Workshop and technical offices. Capilla del Monte. Córdoba Mountains. 2005
Walls of demolition material, local stone and concrete.
At the Educational Farm, also located in the mountains, we worked integrating and helping to create a landscape with the nature of the place. We proposed two concrete structures, appealing to the interplay between light and shadow by altering the distances between beams, and leaving open spaces to allow existing trees to pass through. A water perimeter was included employing ditches to delimit this space in the crop canyon. The water contributes to the fresh rumour that is scarce in these places and becomes part of the necessary water storage to fight the fires that besiege this mountain area.
Educational Farm in Capilla del Monte. Sierras de Córdoba. 2008
Simple materials provided in an abstract structure contrast with the natural pique stick structures and the inclusion of adobe kilns. It is thus an abstract and impure whole.
In the case of houses, depending on their location, we use local stones, concrete, brick. The stones, used in various ways, in stonework or masonry or cyclopean concrete, are sometimes combined with fragments of bricks.
In all cases, we seek to improve the equation between material resources and labour. From a position of taking advantage of the minimal, not protected by the impossibility, neither suffocated in a folkloric regionalism as banal as it is inoperative, nor detained in the setback, or trapped in a discourse of poverty as a style.
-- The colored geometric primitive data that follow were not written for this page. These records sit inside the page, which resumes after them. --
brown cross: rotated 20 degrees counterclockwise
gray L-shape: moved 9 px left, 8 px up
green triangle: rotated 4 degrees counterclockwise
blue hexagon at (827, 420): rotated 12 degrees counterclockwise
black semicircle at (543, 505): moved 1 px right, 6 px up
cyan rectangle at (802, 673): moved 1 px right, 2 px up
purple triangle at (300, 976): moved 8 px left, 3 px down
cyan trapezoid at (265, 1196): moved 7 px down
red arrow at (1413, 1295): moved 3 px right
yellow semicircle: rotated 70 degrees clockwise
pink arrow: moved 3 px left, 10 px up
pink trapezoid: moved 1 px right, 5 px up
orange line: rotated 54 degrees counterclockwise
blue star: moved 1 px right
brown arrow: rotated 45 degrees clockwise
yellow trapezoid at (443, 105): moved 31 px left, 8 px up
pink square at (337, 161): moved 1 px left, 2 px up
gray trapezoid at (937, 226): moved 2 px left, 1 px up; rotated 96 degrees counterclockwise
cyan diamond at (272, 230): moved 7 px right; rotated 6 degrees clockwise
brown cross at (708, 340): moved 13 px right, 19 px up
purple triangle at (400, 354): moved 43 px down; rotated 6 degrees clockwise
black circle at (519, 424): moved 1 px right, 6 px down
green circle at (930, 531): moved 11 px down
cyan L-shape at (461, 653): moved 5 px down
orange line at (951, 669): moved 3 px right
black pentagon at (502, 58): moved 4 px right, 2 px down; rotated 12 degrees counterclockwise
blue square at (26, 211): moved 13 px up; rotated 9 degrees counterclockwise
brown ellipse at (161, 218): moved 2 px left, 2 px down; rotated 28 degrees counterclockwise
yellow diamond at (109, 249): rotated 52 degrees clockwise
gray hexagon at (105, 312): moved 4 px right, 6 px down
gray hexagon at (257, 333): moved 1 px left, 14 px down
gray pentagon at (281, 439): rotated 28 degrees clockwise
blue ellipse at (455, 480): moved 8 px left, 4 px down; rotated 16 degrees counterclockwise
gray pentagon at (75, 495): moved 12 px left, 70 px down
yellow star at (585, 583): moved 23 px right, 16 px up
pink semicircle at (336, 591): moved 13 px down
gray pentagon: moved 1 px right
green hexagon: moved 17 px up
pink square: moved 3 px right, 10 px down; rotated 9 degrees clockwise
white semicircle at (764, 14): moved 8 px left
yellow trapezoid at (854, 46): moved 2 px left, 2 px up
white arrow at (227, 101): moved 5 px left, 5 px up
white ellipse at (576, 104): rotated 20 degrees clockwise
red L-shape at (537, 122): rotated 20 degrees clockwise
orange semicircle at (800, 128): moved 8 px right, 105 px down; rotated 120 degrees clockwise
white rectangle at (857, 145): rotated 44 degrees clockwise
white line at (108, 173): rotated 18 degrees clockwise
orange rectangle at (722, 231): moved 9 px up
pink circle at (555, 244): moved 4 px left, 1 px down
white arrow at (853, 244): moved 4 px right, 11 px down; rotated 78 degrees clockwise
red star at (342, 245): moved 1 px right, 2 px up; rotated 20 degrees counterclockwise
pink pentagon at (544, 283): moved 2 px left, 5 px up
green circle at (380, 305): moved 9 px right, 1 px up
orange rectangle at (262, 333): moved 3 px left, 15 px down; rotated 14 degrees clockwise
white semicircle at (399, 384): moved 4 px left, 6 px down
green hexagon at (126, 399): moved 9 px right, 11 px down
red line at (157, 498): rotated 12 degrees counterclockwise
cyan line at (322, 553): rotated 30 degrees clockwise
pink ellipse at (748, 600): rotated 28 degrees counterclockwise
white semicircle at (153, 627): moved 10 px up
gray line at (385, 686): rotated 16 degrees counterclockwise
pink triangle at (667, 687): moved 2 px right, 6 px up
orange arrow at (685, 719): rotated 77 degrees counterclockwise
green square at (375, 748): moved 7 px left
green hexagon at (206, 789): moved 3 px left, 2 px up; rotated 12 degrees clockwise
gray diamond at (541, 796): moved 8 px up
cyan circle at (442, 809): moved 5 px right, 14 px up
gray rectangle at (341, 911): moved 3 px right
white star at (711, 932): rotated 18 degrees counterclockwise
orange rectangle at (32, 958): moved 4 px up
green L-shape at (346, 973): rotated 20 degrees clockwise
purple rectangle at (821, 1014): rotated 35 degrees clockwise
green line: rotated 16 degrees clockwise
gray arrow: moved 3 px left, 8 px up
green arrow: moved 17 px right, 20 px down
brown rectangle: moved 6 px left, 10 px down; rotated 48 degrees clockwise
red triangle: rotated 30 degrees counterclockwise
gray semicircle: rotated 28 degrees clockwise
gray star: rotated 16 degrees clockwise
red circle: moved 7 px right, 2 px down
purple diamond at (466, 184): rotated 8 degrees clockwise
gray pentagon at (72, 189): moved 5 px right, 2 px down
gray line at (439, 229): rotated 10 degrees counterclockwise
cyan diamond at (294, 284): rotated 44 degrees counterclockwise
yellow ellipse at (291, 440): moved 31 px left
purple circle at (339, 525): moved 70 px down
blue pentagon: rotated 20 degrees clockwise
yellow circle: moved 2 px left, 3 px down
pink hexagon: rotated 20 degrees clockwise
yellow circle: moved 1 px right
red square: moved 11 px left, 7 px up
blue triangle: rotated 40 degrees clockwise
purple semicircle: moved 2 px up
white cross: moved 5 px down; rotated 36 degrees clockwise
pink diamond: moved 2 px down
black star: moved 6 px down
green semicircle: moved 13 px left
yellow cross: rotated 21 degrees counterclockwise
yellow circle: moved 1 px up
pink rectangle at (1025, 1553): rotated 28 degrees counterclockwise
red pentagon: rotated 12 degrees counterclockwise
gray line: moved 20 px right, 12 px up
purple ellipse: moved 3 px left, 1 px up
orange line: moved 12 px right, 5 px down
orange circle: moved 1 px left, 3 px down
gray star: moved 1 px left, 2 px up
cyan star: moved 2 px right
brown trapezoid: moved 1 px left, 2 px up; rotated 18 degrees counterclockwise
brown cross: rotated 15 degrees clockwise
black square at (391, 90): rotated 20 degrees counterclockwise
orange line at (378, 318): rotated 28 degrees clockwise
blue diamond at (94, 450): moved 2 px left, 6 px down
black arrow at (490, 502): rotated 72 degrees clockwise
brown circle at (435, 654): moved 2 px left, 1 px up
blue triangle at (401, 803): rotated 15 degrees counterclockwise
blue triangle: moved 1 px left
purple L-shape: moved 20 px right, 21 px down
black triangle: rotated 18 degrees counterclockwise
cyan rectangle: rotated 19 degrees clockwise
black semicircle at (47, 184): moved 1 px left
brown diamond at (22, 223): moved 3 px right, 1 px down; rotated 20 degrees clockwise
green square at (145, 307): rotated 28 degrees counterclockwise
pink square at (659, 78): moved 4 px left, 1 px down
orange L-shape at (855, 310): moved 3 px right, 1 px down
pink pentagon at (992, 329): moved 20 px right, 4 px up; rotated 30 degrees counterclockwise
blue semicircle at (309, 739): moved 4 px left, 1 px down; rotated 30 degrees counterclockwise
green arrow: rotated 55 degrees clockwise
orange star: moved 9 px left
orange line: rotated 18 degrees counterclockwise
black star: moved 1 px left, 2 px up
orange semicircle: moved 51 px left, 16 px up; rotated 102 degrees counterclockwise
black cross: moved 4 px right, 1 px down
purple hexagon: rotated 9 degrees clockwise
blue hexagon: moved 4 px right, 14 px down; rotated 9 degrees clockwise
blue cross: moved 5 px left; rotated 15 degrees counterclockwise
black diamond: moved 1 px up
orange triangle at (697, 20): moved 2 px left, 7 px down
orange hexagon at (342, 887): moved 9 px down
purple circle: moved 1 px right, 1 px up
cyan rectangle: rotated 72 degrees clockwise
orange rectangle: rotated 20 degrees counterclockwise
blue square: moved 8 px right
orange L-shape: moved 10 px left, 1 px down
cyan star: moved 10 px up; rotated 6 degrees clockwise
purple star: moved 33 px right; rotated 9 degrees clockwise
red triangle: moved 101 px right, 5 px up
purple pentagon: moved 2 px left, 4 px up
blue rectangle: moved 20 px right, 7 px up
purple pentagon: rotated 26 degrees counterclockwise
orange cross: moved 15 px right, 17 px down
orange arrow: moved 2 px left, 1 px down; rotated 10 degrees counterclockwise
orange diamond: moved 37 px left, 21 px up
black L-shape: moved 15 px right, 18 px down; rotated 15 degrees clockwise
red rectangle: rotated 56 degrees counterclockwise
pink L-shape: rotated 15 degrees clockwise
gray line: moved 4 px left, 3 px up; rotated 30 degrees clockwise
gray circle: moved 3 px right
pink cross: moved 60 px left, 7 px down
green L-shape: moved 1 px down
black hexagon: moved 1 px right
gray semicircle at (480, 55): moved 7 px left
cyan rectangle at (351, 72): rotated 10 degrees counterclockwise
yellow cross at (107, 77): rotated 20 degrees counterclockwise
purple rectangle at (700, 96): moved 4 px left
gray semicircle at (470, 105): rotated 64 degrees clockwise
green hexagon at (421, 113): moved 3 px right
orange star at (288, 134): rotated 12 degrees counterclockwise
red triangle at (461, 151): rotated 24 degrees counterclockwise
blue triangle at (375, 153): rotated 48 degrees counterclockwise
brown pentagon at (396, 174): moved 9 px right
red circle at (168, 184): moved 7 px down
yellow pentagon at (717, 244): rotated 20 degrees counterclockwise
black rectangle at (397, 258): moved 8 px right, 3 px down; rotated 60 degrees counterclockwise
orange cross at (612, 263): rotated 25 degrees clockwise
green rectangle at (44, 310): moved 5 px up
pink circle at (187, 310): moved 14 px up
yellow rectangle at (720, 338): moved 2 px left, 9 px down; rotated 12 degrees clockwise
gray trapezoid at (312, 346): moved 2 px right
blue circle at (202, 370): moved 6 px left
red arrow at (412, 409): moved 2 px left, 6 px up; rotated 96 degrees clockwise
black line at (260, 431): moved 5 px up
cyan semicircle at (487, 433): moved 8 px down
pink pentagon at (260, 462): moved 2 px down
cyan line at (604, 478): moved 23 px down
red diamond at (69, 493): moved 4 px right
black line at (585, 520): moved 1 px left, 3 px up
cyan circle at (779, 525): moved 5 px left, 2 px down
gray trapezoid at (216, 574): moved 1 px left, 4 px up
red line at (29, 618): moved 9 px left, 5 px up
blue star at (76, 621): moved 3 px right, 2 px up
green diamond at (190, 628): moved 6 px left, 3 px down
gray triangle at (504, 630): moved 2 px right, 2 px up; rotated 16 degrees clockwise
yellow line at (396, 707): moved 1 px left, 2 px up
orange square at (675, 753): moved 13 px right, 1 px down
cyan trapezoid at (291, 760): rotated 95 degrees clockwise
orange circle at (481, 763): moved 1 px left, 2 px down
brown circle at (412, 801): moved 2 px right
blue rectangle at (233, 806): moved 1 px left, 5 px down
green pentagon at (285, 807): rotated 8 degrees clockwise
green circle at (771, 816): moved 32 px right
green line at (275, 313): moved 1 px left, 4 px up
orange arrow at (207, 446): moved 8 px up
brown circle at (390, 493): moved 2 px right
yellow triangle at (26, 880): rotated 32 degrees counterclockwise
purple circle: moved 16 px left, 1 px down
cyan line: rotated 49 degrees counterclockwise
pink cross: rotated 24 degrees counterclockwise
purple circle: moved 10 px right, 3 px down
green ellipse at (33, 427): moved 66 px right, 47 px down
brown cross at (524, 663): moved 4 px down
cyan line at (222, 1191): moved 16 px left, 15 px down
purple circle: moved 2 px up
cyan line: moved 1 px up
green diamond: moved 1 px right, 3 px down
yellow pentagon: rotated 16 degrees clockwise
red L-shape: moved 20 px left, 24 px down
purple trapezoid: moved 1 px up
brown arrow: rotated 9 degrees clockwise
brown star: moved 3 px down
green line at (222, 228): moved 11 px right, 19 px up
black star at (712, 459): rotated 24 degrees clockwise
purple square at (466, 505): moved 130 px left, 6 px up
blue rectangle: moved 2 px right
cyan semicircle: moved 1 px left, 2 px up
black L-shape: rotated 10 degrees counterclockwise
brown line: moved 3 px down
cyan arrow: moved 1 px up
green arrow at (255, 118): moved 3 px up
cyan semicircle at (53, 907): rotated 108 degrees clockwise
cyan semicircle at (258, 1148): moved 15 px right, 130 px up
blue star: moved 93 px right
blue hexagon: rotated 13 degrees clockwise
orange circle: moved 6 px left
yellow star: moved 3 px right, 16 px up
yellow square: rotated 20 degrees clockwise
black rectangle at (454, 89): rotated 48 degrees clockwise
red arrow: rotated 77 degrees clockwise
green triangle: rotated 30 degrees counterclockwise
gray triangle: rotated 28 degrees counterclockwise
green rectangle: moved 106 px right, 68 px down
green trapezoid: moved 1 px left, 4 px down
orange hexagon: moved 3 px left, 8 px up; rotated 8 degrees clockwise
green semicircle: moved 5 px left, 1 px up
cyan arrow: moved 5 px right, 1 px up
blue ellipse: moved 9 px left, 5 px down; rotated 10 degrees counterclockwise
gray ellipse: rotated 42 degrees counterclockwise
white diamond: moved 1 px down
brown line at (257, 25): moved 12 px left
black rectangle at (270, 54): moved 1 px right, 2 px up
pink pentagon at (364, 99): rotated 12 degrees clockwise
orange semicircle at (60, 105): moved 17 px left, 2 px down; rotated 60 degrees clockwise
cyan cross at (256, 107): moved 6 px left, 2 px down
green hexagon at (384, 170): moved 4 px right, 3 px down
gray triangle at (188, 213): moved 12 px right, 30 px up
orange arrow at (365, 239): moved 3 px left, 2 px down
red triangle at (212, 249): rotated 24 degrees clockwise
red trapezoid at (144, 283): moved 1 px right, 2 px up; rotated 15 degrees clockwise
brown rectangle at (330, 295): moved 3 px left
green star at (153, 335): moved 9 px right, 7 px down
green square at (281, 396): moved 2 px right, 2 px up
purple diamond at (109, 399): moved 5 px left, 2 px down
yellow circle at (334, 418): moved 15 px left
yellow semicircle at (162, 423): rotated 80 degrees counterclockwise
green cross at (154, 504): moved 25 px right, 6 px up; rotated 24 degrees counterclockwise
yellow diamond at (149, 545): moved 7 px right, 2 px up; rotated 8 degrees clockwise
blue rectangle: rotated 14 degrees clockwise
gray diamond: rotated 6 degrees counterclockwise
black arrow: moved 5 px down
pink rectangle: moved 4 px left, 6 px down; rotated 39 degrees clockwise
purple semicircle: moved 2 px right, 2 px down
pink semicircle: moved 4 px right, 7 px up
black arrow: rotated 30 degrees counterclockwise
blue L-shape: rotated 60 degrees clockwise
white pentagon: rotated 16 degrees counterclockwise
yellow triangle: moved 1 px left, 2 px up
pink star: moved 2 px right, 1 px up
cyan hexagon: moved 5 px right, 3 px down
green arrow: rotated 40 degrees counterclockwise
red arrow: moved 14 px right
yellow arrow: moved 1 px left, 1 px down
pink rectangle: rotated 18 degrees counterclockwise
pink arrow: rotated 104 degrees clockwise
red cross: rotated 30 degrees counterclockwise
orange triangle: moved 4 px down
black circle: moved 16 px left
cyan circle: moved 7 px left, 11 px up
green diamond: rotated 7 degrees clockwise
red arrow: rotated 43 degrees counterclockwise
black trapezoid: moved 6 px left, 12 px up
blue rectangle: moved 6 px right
Rather, seduced by the “complexity and contradiction” of our contexts, in a broad sense; aware of time as age and the universal values of the culture.
Perhaps the complexity lies in the deep understanding of the different landscapes, be they social, urban, or natural; of the Landscape as a whole. And to produce the “supports” of our “situated” living.
Today, when reality challenges all the usual, in a dystopian setting foreshadowed in literary and cinematographic fiction where we go from hyper connection to hyper-borders, and the spaces of collective life are in check, it is imperative to rethink our role, and the ways to use resources with an awareness of their finitude, and seek better balances, territory, society, culture, resources, environment.